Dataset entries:

========================================

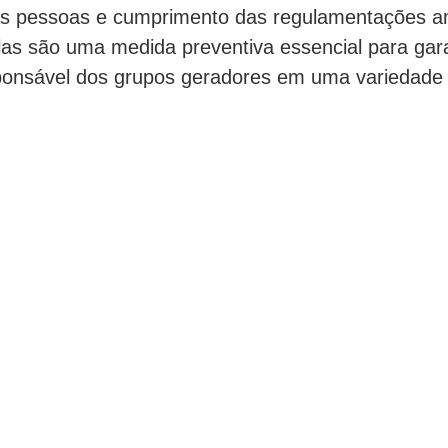
s pessoas e cumprimento das regulamentações am
as são uma medida preventiva essencial para gara
ponsável dos grupos geradores em uma variedade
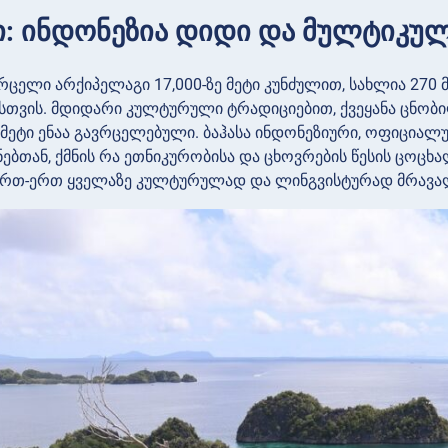
ი: ინდონეზია დიდი და მულტიკუ
ვრცელი არქიპელაგი 17,000-ზე მეტი კუნძულით, სახლია 27
თვის. მდიდარი კულტურული ტრადიციებით, ქვეყანა ცნობ
ე მეტი ენაა გავრცელებული. ბაჰასა ინდონეზიური, ოფიციალ
ებთან, ქმნის რა ეთნიკურობისა და ცხოვრების წესის ცოცხა
რთ-ერთ ყველაზე კულტურულად და ლინგვისტურად მრავალფ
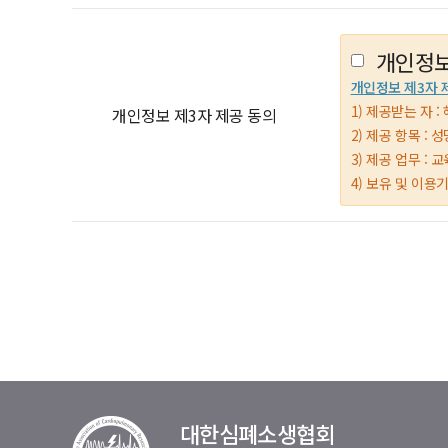
개인정보
개인정보 제3자 
1) 제공받는 자 : 
개인정보 제3자 제공 동의
2) 제공 항목 :
3) 제공 업무 :
4) 보유 및 이용
대한심폐소생협회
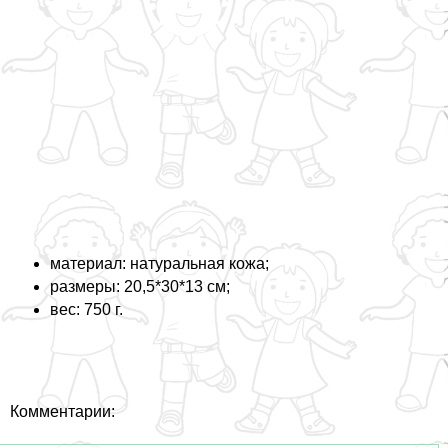
материал: натуральная кожа;
размеры: 20,5*30*13 см;
вес: 750 г.
Комментарии:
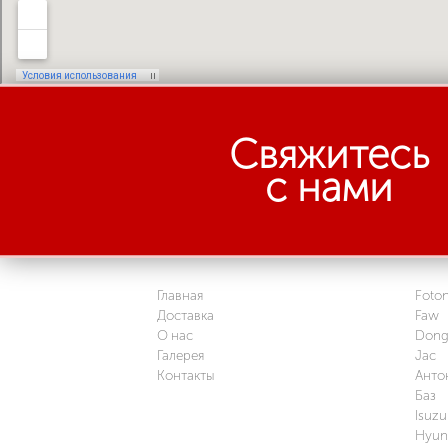
Свяжитесь
с нами
Главная
Foto
Доставка
Faw
О нас
Dong
Галерея
Jac
Контакты
Анто
Баз
Isuzu
Hyun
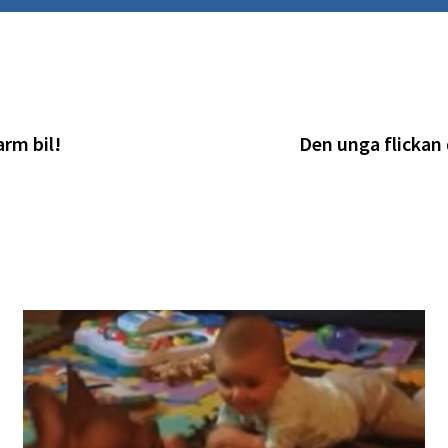
arm bil!
Den unga flickan 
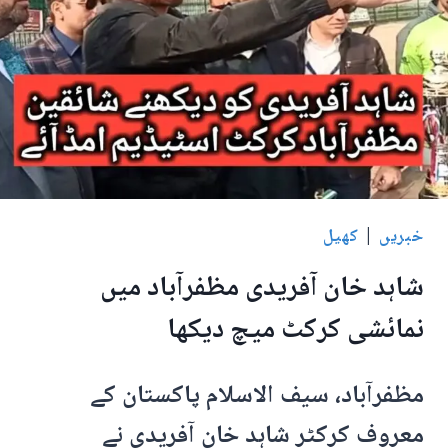
نیشنل
پلیئر
آئے
شاہد
آفریدی
خبریں
|
کھیل
شاہد خان آفریدی مظفرآباد میں
نمائشی کرکٹ میچ دیکھا
مظفرآباد، سیف الاسلام پاکستان کے
معروف کرکٹر شاہد خان آفریدی نے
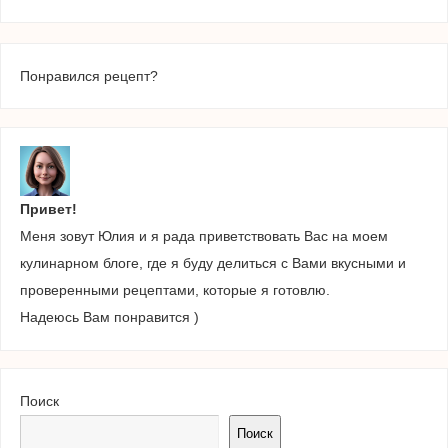
Понравился рецепт?
Привет!
Меня зовут Юлия и я рада приветствовать Вас на моем
кулинарном блоге, где я буду делиться с Вами вкусными и
проверенными рецептами, которые я готовлю.
Надеюсь Вам понравится )
Поиск
Поиск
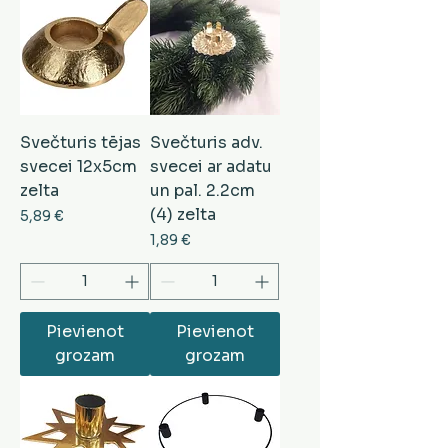
Svečturis tējas
Svečturis adv.
svecei 12x5cm
svecei ar adatu
zelta
un pal. 2.2cm
(4) zelta
Cena
5,89 €
Cena
1,89 €
Pievienot
Pievienot
grozam
grozam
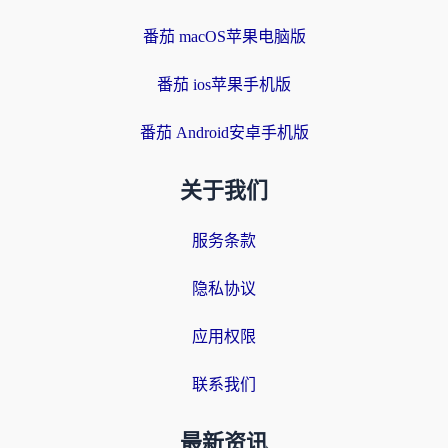
番茄 macOS苹果电脑版
番茄 ios苹果手机版
番茄 Android安卓手机版
关于我们
服务条款
隐私协议
应用权限
联系我们
最新资讯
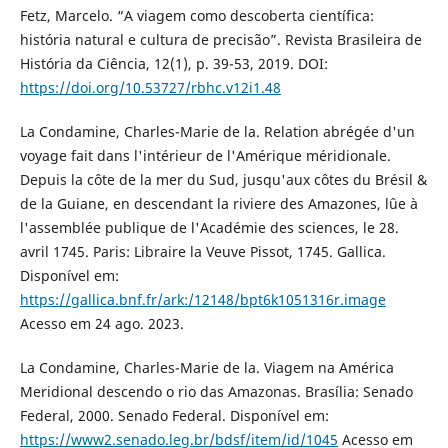
Fetz, Marcelo. “A viagem como descoberta científica:
história natural e cultura de precisão”. Revista Brasileira de
História da Ciência, 12(1), p. 39-53, 2019. DOI:
https://doi.org/10.53727/rbhc.v12i1.48
La Condamine, Charles-Marie de la. Relation abrégée d'un
voyage fait dans l'intérieur de l'Amérique méridionale.
Depuis la côte de la mer du Sud, jusqu'aux côtes du Brésil &
de la Guiane, en descendant la riviere des Amazones, lûe à
l'assemblée publique de l'Académie des sciences, le 28.
avril 1745. Paris: Libraire la Veuve Pissot, 1745. Gallica.
Disponível em:
https://gallica.bnf.fr/ark:/12148/bpt6k1051316r.image
Acesso em 24 ago. 2023.
La Condamine, Charles-Marie de la. Viagem na América
Meridional descendo o rio das Amazonas. Brasília: Senado
Federal, 2000. Senado Federal. Disponível em:
https://www2.senado.leg.br/bdsf/item/id/1045
Acesso em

========================================

With the pictures removed, return the data above word for word.

s pessoas e cumprimento das regulamentações am
as são uma medida preventiva essencial para gara
ponsável dos grupos geradores em uma variedade
ი: ინდონეზია დიდი და მულტიკუ
ვრცელი არქიპელაგი 17,000-ზე მეტი კუნძულით, სახლია 27
თვის. მდიდარი კულტურული ტრადიციებით, ქვეყანა ცნობ
ე მეტი ენაა გავრცელებული. ბაჰასა ინდონეზიური, ოფიციალ
ებთან, ქმნის რა ეთნიკურობისა და ცხოვრების წესის ცოცხა
რთ-ერთ ყველაზე კულტურულად და ლინგვისტურად მრავალფ
개인정보
개인정보 제3자 
1) 제공받는 자 : 
개인정보 제3자 제공 동의
2) 제공 항목 :
3) 제공 업무 :
4) 보유 및 이용
대한심폐소생협회
материал: натуральная кожа;
размеры: 20,5*30*13 см;
вес: 750 г.
Комментарии:
Свяжитесь
с нами
Главная
Foto
Доставка
Faw
О нас
Dong
Галерея
Jac
Контакты
Анто
Баз
Isuzu
Hyun
arm bil!
Den unga flickan 
نیشنل
پلیئر
آئے
شاہد
آفریدی
خبریں
|
کھیل
شاہد خان آفریدی مظفرآباد میں
نمائشی کرکٹ میچ دیکھا
مظفرآباد، سیف الاسلام پاکستان کے
معروف کرکٹر شاہد خان آفریدی نے
Понравился рецепт?
Привет!
Меня зовут Юлия и я рада приветствовать Вас на моем
кулинарном блоге, где я буду делиться с Вами вкусными и
проверенными рецептами, которые я готовлю.
Надеюсь Вам понравится )
Поиск
Поиск
Svečturis tējas
Svečturis adv.
svecei 12x5cm
svecei ar adatu
zelta
un pal. 2.2cm
(4) zelta
Cena
5,89 €
Cena
1,89 €
Pievienot
Pievienot
grozam
grozam
番茄 macOS苹果电脑版
番茄 ios苹果手机版
番茄 Android安卓手机版
关于我们
服务条款
隐私协议
应用权限
联系我们
最新资讯
Fetz, Marcelo. “A viagem como descoberta científica:
história natural e cultura de precisão”. Revista Brasileira de
História da Ciência, 12(1), p. 39-53, 2019. DOI:
https://doi.org/10.53727/rbhc.v12i1.48
La Condamine, Charles-Marie de la. Relation abrégée d'un
voyage fait dans l'intérieur de l'Amérique méridionale.
Depuis la côte de la mer du Sud, jusqu'aux côtes du Brésil &
de la Guiane, en descendant la riviere des Amazones, lûe à
l'assemblée publique de l'Académie des sciences, le 28.
avril 1745. Paris: Libraire la Veuve Pissot, 1745. Gallica.
Disponível em:
https://gallica.bnf.fr/ark:/12148/bpt6k1051316r.image
Acesso em 24 ago. 2023.
La Condamine, Charles-Marie de la. Viagem na América
Meridional descendo o rio das Amazonas. Brasília: Senado
Federal, 2000. Senado Federal. Disponível em:
https://www2.senado.leg.br/bdsf/item/id/1045
Acesso em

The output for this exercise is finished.